Alex silently lowered her head into her hand resting on her elbow on the arm of the chair and stared into nothing.
"That sounds logical." Maddie realized what she was saying.
"I say we stay up a night and watch the road up to the hotel." Gabriella took charge with a plan. "We can do it in shifts of a few hours each. We've got this whole hotel to move around in and look for anyone arriving here by cover of darkness."
"It would have to be a snowplow." Maddie proved she could be smart. "A helicopter coming up and down the mountain would make too much noise." She looked to Alex sitting with her back to the admission desk. She had been oddly distracted through most of the discussion as if something was bothering her.

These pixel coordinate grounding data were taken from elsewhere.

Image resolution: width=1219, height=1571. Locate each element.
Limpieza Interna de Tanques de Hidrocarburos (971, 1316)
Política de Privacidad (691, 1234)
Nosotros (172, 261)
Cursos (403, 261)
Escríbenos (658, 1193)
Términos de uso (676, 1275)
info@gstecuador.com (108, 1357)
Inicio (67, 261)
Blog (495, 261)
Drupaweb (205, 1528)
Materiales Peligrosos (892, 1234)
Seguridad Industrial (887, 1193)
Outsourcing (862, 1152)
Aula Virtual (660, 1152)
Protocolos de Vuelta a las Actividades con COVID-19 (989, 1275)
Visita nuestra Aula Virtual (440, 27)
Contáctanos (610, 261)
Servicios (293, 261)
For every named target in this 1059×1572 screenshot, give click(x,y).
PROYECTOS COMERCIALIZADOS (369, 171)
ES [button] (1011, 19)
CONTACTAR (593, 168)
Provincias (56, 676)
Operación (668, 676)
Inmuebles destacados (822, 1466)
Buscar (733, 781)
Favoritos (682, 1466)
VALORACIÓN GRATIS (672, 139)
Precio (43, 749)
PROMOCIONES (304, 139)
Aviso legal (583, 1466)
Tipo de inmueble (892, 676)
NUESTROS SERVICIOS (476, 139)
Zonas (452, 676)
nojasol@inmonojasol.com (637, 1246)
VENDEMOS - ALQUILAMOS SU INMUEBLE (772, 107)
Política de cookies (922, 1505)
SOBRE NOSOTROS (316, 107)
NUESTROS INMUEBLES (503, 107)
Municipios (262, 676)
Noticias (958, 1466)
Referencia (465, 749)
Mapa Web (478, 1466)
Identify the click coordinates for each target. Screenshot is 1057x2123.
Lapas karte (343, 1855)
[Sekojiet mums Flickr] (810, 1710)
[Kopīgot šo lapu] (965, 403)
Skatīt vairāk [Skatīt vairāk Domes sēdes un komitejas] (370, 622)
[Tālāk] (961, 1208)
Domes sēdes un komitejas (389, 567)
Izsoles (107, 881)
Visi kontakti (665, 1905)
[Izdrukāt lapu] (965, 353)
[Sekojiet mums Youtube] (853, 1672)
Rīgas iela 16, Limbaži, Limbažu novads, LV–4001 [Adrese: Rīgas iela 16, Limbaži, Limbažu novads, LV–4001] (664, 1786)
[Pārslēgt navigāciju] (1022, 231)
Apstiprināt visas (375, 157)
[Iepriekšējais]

"If I had my magic, I could get everyone out now." The Waverly Place princess told herself in her head. Gabriella's proposal sounded clear, but she didn't think it was going to be that easy or that simple. Whoever had placed her here had known enough to take her wand and turn off her magic abilities, and that required someone with mystical powers from the magic community. A mere mortal practical joker would not be able to trap her so easy as they were proposing. Something else had to be at work here, someone who knew about magic.
"I'm a wizard." Alex imagined herself confessing, but then she could also imagine the girls believing her just as well as them attacking her, gagging her and trapping her in a closet for sounding crazy. She debated more internally over whether she should tell. She had almost told them before just as Jessie showed up, and she was still debating inside her head whether to go ahead and tell them, but then a cold chill danced behind her and the hairs on the back of her neck started sticking straight up on her. Gabriella was a few windows away and trying to describe the layout of the grounds that she had seen from the third floor. Several feet away in the darkened access hallway to the Gold Ballroom, Alex saw the ghosts of the two young girls again standing and watching. They noticed Alex and then looked at each other… then silently turning away to vanish behind the hallway beyond the stairs to the second floor.